"Now did I express the proper opinion?" he demanded in conclusion. "Was I not right in thinking you would never consent to be interviewed?"
"Right? Why of course you were!"--responded Alwyn quickly. "Can you imagine me calmly stating the details of my personal life and history to a strange woman, and allowing her to turn it into a half-guinea article for some society journal! But, Villiers, what an extraordinary state of things we are coming to, if the Press can actually condescend to employ a sort of spy, or literary detective, to inquire into the private experience of each man or woman who comes honorably to the front!"
"Honorably or DIShonorably,--it doesn't matter which,"--said Villiers, "That is just the worst of it. One day it is an author who is 'interviewed,' the next it is a murderer,--now a statesman,--then a ballet dancer,--the same honor is paid to all who have won any distinct notoriety. And what is so absurd is, that the reading million don't seem able to distinguish between 'notoriety' and 'fame.' The two things are so widely, utterly apart! Byron's reputation, for instance, was much more notoriety during his life than fame--while Keats had actually laid hold on fame while as yet deeming himself unfamous. It's curious, but true, nevertheless, that very often the writers who thought least of themselves during their lifetime have become the most universally renowned after their deaths.
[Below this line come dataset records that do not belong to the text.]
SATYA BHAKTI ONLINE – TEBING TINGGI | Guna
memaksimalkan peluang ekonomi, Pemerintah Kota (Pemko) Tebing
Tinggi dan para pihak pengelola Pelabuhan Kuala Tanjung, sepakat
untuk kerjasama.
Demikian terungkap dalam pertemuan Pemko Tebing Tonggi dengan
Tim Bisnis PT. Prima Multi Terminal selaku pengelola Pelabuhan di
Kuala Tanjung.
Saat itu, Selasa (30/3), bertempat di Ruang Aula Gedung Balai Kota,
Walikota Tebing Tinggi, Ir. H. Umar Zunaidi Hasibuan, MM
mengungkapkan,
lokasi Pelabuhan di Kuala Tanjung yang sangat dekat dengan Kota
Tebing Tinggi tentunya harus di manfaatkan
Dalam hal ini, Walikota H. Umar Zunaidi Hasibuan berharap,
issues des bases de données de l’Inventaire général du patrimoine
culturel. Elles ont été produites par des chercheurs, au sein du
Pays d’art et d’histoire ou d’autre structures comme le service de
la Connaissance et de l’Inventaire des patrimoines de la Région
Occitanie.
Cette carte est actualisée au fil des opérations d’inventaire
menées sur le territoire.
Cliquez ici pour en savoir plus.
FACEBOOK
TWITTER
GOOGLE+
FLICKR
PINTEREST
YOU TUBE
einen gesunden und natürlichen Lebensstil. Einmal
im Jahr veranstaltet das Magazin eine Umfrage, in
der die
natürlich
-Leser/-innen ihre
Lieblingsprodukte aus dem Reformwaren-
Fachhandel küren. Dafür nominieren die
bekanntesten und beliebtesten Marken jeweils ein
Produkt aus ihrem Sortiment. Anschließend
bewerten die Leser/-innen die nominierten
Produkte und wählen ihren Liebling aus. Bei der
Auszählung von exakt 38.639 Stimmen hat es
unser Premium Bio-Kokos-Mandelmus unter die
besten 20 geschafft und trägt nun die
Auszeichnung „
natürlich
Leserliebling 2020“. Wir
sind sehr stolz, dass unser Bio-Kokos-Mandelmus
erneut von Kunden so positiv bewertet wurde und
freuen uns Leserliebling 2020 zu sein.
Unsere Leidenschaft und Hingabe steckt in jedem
Shakespeare, I dare say, had no very exaggerated idea of the beauty of his own plays,--he seems to have written just the best that was in him, without caring what anybody thought of it. And I believe that is the only way to succeed in the end."
"In the end!" repeated Alwyn dreamily--"In the end, no worldly success is worth attaining,--a few thousand years and the greatest are forgotten!"
"Not the GREATEST,"--said Villiers warmly--"The greatest must always be remembered."
"No, my friend!--Not even the greatest! Do you not think there must have been great and wise and gifted men in Tyre, in Sidon, in Carthage, in Babylon?--There are five men mentioned in Scripture, as being 'ready to write swiftly'--Sarea, Dabria, Selemia, Ecanus, and Ariel--where is the no doubt admirable work done by these? Perhaps ... who knows? ... one of them was as great as Homer in genius,--we cannot tell!"
"True,--we cannot tell!" responded Villiers meditatively--"But, Alwyn, if you persist in viewing things through such tremendous vistas of time, and in measuring the Future by the Past, then one may ask what is the use of anything?"
"There IS no use in anything, except in the making of a strong, persistent, steady effort after good," said Alwyn earnestly ... "We men are cast, as it were, between two swift currents, Wrong and Right,--Self and God,--and it seems more easy to shut our eyes and drift into Self and Wrong, than to strike out brave arms, and swim, despite all difficulty, toward God and Right, yet if we once take the latter course, we shall find it the most natural and the least fatiguing. And with every separate stroke of high endeavor we carry others with us,--we raise our race,--we bear it onward,-- upward! And the true reward, or best result of fame, is, that having succeeded in winning brief attention from the multitude, a man may be able to pronounce one of God's lightning messages of inspired Truth plainly to them, while they are yet willing to stand and listen. This momentary hearing from the people is, as I take it, the sole reward any writer can dare to hope for,--and when he obtains it, he should remember that his audience remains with him but a very short while,--so that it is his duty to see that he employ his chance WELL, not to win applause for himself, but to cheer and lift others to noble thought, and still more noble fulfilment."